Saved data entries
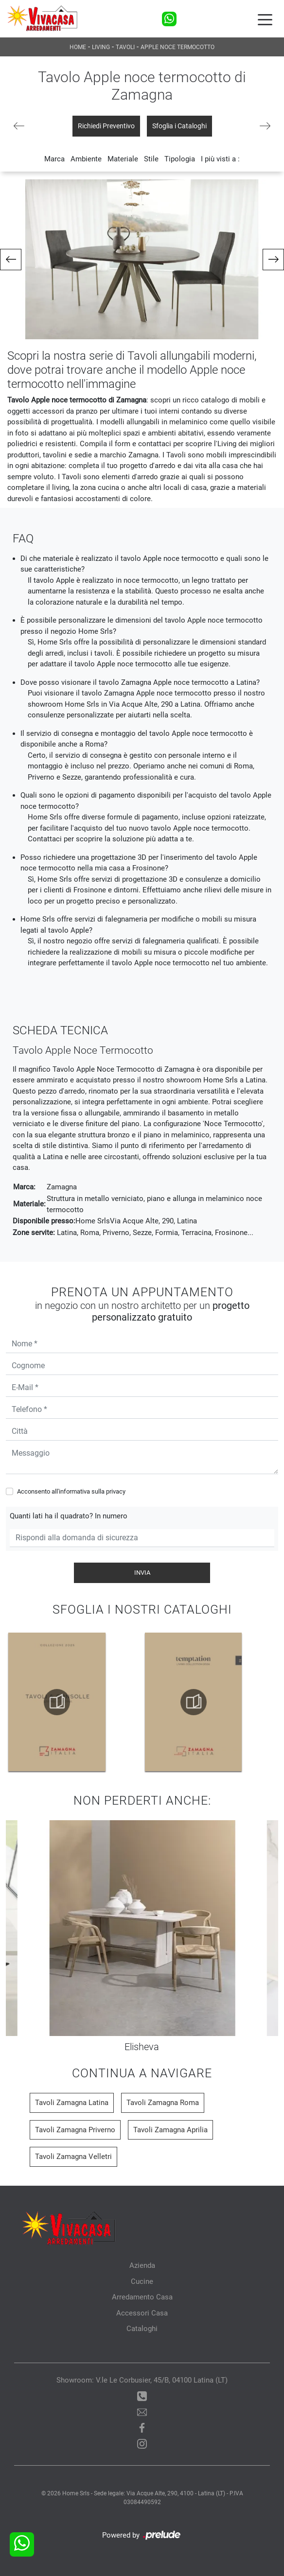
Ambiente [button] (86, 159)
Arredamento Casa (142, 2297)
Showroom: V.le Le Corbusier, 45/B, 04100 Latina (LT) (142, 2380)
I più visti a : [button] (220, 159)
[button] (10, 259)
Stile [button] (151, 159)
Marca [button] (54, 159)
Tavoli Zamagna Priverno (75, 2129)
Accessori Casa (142, 2313)
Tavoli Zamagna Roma (162, 2102)
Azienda (142, 2265)
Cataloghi (142, 2328)
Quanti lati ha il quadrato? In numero (68, 1516)
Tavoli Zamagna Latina (71, 2102)
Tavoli (125, 47)
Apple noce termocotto (177, 47)
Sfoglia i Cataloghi (179, 126)
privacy (115, 1491)
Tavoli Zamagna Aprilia (170, 2129)
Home (78, 47)
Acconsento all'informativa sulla (71, 1491)
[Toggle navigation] (265, 19)
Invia (142, 1572)
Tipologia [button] (179, 159)
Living (101, 47)
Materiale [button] (122, 159)
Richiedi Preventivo (106, 126)
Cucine (142, 2281)
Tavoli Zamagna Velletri (73, 2156)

YOUR GOAL
Quote every record above exactly, omitting any pictures they contain.

RESULT BELOW
Ambiente [button] (86, 159)
Arredamento Casa (142, 2297)
Showroom: V.le Le Corbusier, 45/B, 04100 Latina (LT) (142, 2380)
I più visti a : [button] (220, 159)
[button] (10, 259)
Stile [button] (151, 159)
Marca [button] (54, 159)
Tavoli Zamagna Priverno (75, 2129)
Accessori Casa (142, 2313)
Tavoli Zamagna Roma (162, 2102)
Azienda (142, 2265)
Cataloghi (142, 2328)
Quanti lati ha il quadrato? In numero (68, 1516)
Tavoli Zamagna Latina (71, 2102)
Tavoli (125, 47)
Apple noce termocotto (177, 47)
Sfoglia i Cataloghi (179, 126)
privacy (115, 1491)
Tavoli Zamagna Aprilia (170, 2129)
Home (78, 47)
Acconsento all'informativa sulla (71, 1491)
[Toggle navigation] (265, 19)
Invia (142, 1572)
Tipologia [button] (179, 159)
Living (101, 47)
Materiale [button] (122, 159)
Richiedi Preventivo (106, 126)
Cucine (142, 2281)
Tavoli Zamagna Velletri (73, 2156)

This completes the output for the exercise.